◆ **Work instructions**
Transcription, pictures excluded: write out the data below exactly.

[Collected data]
┄┄┄┄┄┄

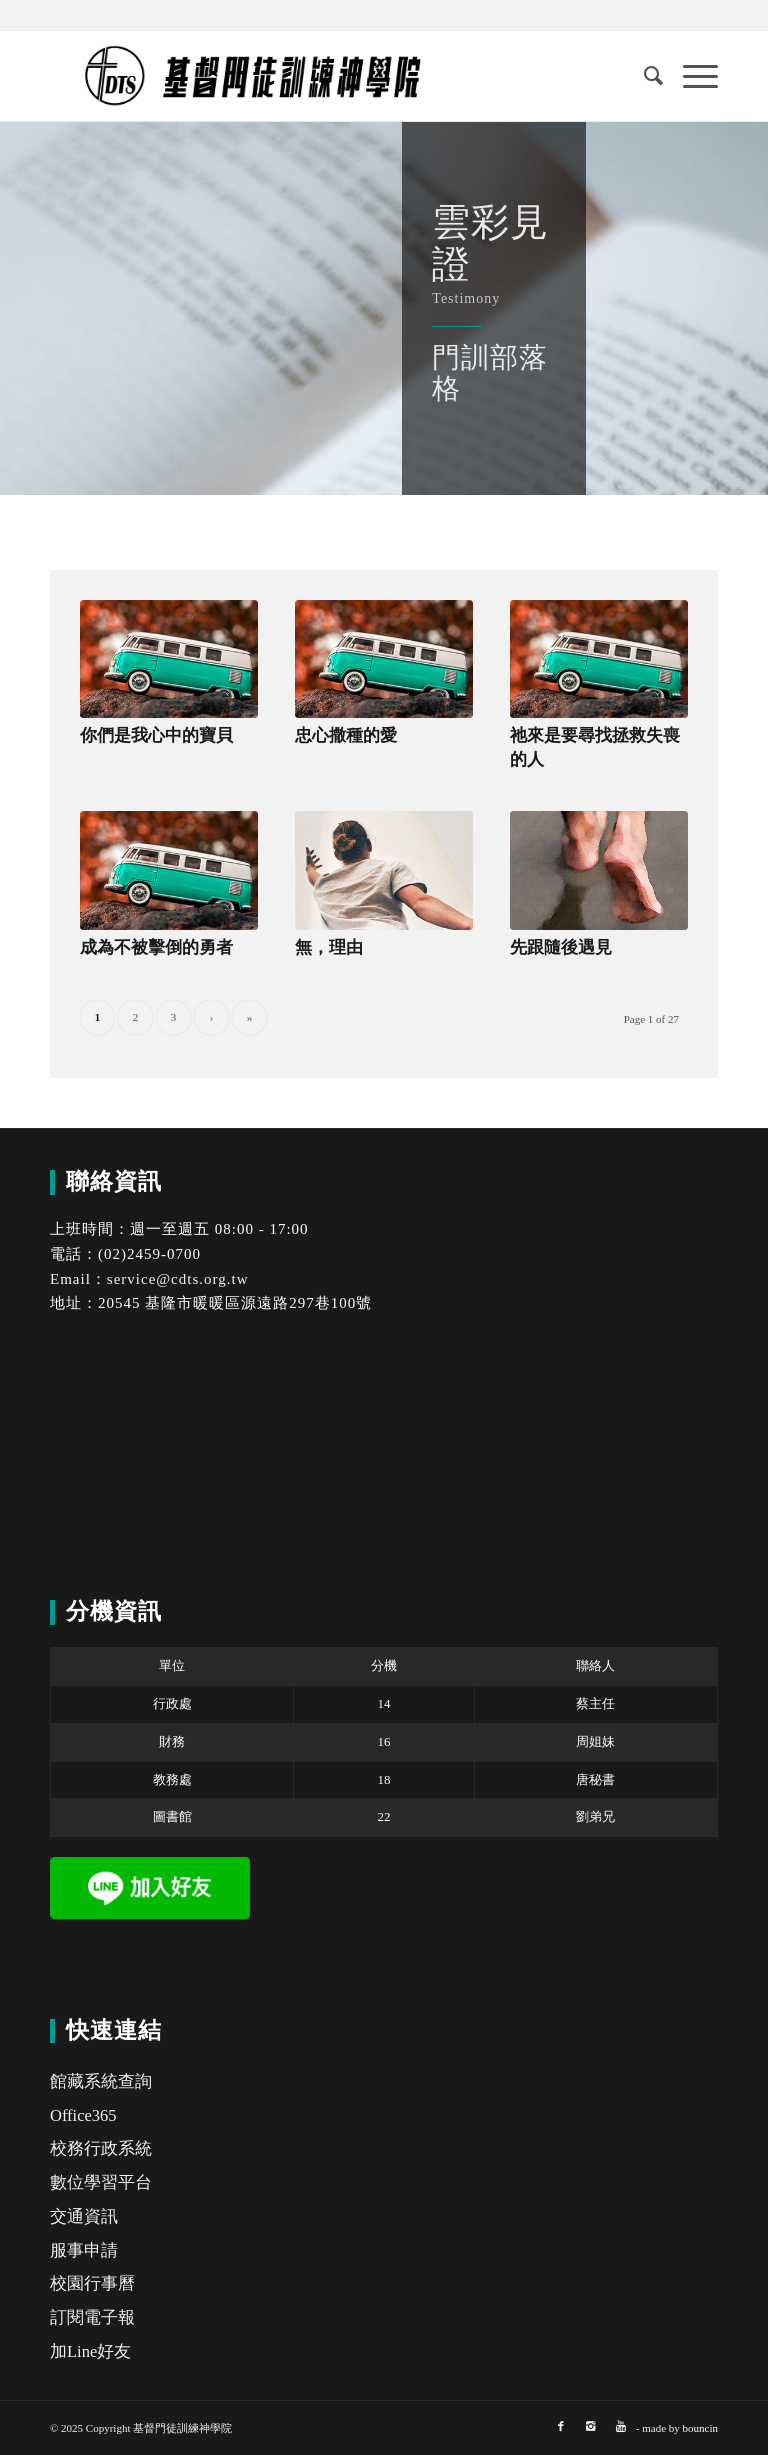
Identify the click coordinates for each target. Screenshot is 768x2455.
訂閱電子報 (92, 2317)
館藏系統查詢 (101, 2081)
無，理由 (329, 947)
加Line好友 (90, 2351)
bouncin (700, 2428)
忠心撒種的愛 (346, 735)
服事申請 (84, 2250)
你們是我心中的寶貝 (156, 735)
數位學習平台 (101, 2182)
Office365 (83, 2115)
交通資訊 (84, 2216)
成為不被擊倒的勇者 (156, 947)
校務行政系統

┄┄┄┄┄┄

◆ **Output below**
Identify the click coordinates for each target. Screenshot is 768x2455.
訂閱電子報 (92, 2317)
館藏系統查詢 (101, 2081)
無，理由 (329, 947)
加Line好友 (90, 2351)
bouncin (700, 2428)
忠心撒種的愛 (346, 735)
服事申請 (84, 2250)
你們是我心中的寶貝 (156, 735)
數位學習平台 (101, 2182)
Office365 (83, 2115)
交通資訊 (84, 2216)
成為不被擊倒的勇者 (156, 947)
校務行政系統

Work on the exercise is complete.